Speaker:Particularly in the mornings, and you can borrow the ones I listed. Go back.
Speaker:Listen to them again. Write down how do you want to be thinking
Speaker:because these thoughts are going to create emotion in you,
Speaker:and from your feelings, you're gonna show up differently. When
Speaker:you're feeling calm, you're gonna show up differently as a parent. When you're
Speaker:feeling committed to your rhythm and routine, you're gonna have a lot more
Speaker:confident. So I really want you to do that exercise, because the
Speaker:thoughts you have are contagious, and the feelings are contagious. So your
Speaker:children are gonna follow along with your lead. If you're thinking,
Speaker:my kid is a mess. This is a disaster. You're
Speaker:going to approach situations from that mindset, and you're
Speaker:probably gonna feel stressed. From that stress place, you're not gonna be
Speaker:able to calmly teach your kids the rhythm and
Speaker:the routine for you, especially in the mornings. I'll do a whole episode
Speaker:on mornings. Really, all about, like, this whole first week,
Speaker:if you are just thinking, like, this is a transition. We're gonna figure it out,
Speaker:there's no problem here, plenty of time, you're going to feel much
Speaker:better than thinking, I'm a mess, My kid's a mess. This is a
Speaker:disaster. We're so far behind.

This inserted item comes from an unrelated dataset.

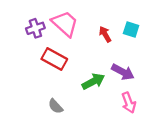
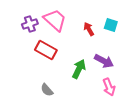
green arrow: (93, 81) -> (79, 69), turned -36

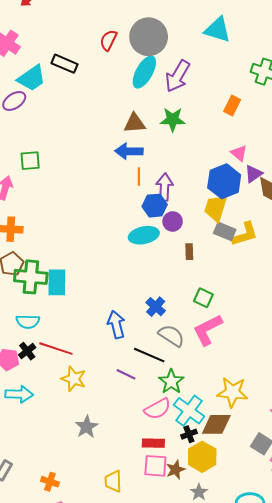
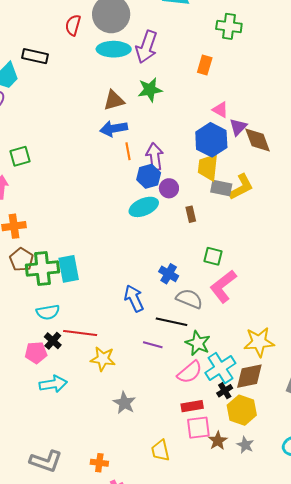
cyan ellipse: (144, 72) -> (114, 49), turned 72
cyan cross: (189, 411) -> (220, 368), turned 32
brown star: (175, 470) -> (218, 441), moved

Other moms figured it all out. Other moms are
Speaker:better than me. Other moms know what to do. I'm telling you, I work with
Speaker:amazing moms. The moms who look like they have it all
Speaker:together, they come to coaching and they still feel
Speaker:like I'm not doing good enough. So all the moms are just walking around,
Speaker:kind of feeling like, ah, and so you can have a lot of compassion for
Speaker:them. You can have self compassion, and you actually don't need to buy
Speaker:into some sort of perfect standard of motherhood
Speaker:or being a parent or anything. We're all doing the best we can,
Speaker:especially in the back to school shit show. That's just
Speaker:you're just in the middle of it, and it's not a problem, and it's
Speaker:temporary. These are the thoughts I wanted to give to you as you head back
Speaker:into school and you start this school year off. Yeah. I'm
Speaker:sure that you have all sorts of feelings, and so, hopefully, this
Speaker:episode has helped you think a little bit more
Speaker:ready. Like, ready for it and also
Speaker:just compassionate for you and for your kids,
Speaker:and, you can just love yourself through it. That's what I wanna leave you with.
Speaker:Have a great week, and good luck, and I'll be thanking
Speaker:all of you as you start this next school year.